The "Silicon Photonics + CW Laser" solution offers significant advantages, providing domestic Chinese players a window to catch up and gain market share. An IIM institution report estimates that the global high-speed EML chip market is long-dominated by American and Japanese companies, with the top five suppliers holding a 70% market concentration. Leading players leverage deep technological积累 and strong customer ecosystem ties, creating a market characterized by "strong certification requirements, long cycles, and low substitutability." However, with the accelerating adoption of silicon photonics, the market格局 for CW lasers is not yet solidified, offering a rare window of opportunity for domestic manufacturers. On one hand, CW lasers, having decoupled the modulation function, only need to provide a stable light source. Their manufacturing process complexity is significantly lower compared to EML, requiring no modulator regrowth and having relatively relaxed parameter screening standards.
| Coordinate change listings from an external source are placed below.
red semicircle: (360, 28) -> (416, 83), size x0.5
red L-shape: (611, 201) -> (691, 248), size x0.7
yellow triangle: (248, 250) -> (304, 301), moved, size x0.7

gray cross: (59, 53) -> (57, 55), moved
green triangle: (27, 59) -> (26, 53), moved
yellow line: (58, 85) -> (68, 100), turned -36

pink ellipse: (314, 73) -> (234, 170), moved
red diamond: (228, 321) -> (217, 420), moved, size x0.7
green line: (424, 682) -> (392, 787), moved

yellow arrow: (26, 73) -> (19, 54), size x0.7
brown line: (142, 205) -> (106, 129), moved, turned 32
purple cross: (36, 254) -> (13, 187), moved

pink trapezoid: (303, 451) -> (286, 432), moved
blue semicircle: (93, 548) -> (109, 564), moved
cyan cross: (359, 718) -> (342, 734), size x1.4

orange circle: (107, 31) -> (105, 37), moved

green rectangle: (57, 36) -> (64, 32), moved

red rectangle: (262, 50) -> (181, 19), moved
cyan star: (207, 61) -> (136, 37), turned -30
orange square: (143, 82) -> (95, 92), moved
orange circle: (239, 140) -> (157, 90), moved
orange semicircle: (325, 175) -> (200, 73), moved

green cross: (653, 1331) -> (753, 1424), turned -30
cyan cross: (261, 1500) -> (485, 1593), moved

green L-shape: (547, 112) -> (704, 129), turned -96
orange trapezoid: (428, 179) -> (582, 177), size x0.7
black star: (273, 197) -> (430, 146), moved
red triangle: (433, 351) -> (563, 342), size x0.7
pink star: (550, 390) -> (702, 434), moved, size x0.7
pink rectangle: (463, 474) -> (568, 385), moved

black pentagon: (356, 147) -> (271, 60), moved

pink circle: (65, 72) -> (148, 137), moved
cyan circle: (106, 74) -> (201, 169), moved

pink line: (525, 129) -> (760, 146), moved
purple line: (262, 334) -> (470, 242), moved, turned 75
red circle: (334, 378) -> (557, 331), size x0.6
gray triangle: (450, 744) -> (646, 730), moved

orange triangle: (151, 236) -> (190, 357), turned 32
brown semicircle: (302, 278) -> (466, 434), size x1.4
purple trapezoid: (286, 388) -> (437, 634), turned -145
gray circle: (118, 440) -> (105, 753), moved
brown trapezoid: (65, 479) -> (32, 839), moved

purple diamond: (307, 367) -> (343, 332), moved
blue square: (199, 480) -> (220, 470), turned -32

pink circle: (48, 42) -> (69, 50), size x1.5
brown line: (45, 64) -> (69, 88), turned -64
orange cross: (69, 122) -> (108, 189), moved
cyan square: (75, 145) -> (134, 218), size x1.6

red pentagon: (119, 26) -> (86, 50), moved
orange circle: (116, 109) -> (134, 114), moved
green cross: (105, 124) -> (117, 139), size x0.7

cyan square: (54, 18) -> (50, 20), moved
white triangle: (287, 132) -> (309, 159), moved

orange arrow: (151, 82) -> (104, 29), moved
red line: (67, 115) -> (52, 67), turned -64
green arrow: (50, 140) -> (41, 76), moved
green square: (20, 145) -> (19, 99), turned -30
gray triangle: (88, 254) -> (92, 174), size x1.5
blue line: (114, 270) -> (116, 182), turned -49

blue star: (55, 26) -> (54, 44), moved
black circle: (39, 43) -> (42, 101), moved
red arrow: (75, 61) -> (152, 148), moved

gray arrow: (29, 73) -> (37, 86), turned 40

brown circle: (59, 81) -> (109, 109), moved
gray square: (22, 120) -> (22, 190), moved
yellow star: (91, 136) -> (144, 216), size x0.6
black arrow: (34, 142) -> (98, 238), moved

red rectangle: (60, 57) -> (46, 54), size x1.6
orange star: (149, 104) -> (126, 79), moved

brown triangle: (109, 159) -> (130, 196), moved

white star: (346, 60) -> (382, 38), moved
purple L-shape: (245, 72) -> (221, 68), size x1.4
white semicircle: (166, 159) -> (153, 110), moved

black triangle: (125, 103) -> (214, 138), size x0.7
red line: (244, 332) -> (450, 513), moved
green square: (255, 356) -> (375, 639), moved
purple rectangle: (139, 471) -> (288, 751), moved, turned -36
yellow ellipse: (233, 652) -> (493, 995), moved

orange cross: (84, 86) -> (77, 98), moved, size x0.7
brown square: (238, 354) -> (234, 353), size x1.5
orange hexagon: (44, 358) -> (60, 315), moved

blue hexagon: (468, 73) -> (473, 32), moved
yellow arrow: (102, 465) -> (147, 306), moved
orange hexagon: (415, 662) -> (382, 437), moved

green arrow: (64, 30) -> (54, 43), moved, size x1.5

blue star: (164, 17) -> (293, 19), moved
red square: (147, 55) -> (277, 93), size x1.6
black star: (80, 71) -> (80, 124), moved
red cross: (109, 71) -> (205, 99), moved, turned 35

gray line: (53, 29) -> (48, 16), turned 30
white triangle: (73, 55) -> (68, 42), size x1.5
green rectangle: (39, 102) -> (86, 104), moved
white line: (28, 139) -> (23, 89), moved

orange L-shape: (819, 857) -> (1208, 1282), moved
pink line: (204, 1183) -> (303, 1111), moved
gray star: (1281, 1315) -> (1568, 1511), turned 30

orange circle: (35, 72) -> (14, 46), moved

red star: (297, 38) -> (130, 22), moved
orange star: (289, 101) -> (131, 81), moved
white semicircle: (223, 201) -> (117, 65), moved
This allows domestic manufacturers to potentially catch up in yield and achieve production capacity breakthroughs in a relatively short time. On the other hand, constrained by their own capacity bottlenecks, overseas leaders are prioritizing resource allocation to higher-margin EML chips, resulting in limited investment in the CW laser segment and a lack of deep binding with end customers. This creates conditions for domestic players to enter the North American supply chain. Based on company websites and investor communications, domestic manufacturers have successively achieved mass production and shipment of 70mW and 100mW CW lasers. Some players have even introduced 300mW high-power products targeting the CPO domain and are actively pursuing certification from North American cloud providers. They are well-positioned to rapidly capture market share during this critical period before the格局 solidifies.
Risk factors include slower-than-expected AI development; cloud provider capital expenditure falling short of expectations; delays in new product developments like single-channel 400G; technology path risks; and geopolitical risks.